Sign in Agent Mode
Categories
Your Saved List Become a Channel Partner Sell in AWS Marketplace Amazon Web Services Home Help

Reviews from AWS customer

9 AWS reviews

External reviews

13 reviews
from

External reviews are not included in the AWS star rating for the product.


3-star reviews ( Show all reviews )

    reviewer2785122

Columnar analytics have boosted on‑prem insights but installation and documentation still need work

  • December 06, 2025
  • Review provided by PeerSpot

What is our primary use case?

I am Joachim from Lasersoft Technologies, and I'm mostly working with data, so my designation is similar to a software engineer. I'm currently working on a migration project. Before that, I was working with an ETL pipeline. Basically, I'm not working with ClickHouse in the migration project, but as I mentioned before, the ETL pipeline has sales-related data. That's why I'm using ClickHouse database. It's mostly used in a server.

Mostly, I'm using ClickHouse for data warehousing, as we need to fetch data and load it into ClickHouse for analytical purposes. We need to use it for group by aggregation purposes, utilizing warehousing concepts, not for workflows.

Basically, we need to fetch data from an API, which consists of around 10,000 to 20,000 records per day. We need to load it into ClickHouse for analytical purposes, where we load the data into ClickHouse and fetch it using the Power BI JDBC driver to analyze the data for the client. It's very useful for us for analytical and group by operations. It's much faster than transactional databases, so we need to use that.

What is most valuable?

The best features ClickHouse offers are basically for aggregation and data group by functions, which is why we are using ClickHouse, as it's more oriented towards analyzing the data. When we use a group by or Windows function, it's much faster than a transactional database. The main best feature is that we have to install it on-premises, which is a big advantage for data warehousing that's created on on-premises servers.
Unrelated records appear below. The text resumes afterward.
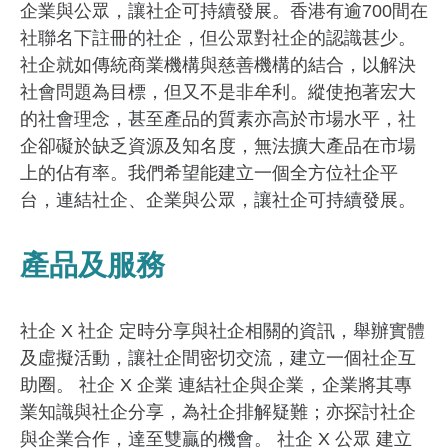
企業與公眾，讓社企可持續發展。香港有逾700間在
社聯名下註冊的社企，但公眾對社企的認識甚少。
社企就如傳統商業機構與慈善機構的結合，以解決
社會問題為目標，但又不是非牟利。縱使抱著宏大
的社會理念，甚至產品的質素亦高於市場水平，社
企卻礙於缺乏資源及知名度，無法擴大產品在市場
上的佔有率。我們希望能建立一個全方位社企平
台，連結社企、企業與公眾，讓社企可持續發展。
產品及服務
社企 X 社企 定時分享與社企相關的資訊，舉辦實體
及虛擬活動，讓社企間密切交流，建立一個社企互
助圈。 社企 X 企業 連結社企與企業，企業將其專
業知識與社企分享，為社企排解疑難；亦探討社企
與企業合作，達至雙贏的機會。 社企 X 公眾 建立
I've seen that the speed and performance of these features have helped my work significantly, especially compared to other databases I've used, such as SQL Server and Cosmos DB. With ClickHouse, since data is stored in a columnar way, we get aggregation functions that are much faster than transactional databases, such as SQL Server. Cosmos DB is more NoSQL, so you can't query as much as you can in SQL.

ClickHouse has positively impacted my organization, as I've seen a lot of improvement on the analytical side. Before, we used Cosmos DB for Power BI analytics, but after we started using ClickHouse, it's much faster than Cosmos DB for analytical purposes. The cost efficiency is also much reduced compared to Cosmos DB. Since we use it on-premises, the cost is nearly cut, which is very useful for us.

What needs improvement?

In terms of how ClickHouse can be improved, I don't think there are any improvements needed. However, in terms of challenges, the installation and setup of the database need attention. We need to install it on-premises, and it's more difficult. A single-click installation that automatically gets what we need would be helpful. That's more of a suggestion than an improvement or a challenge.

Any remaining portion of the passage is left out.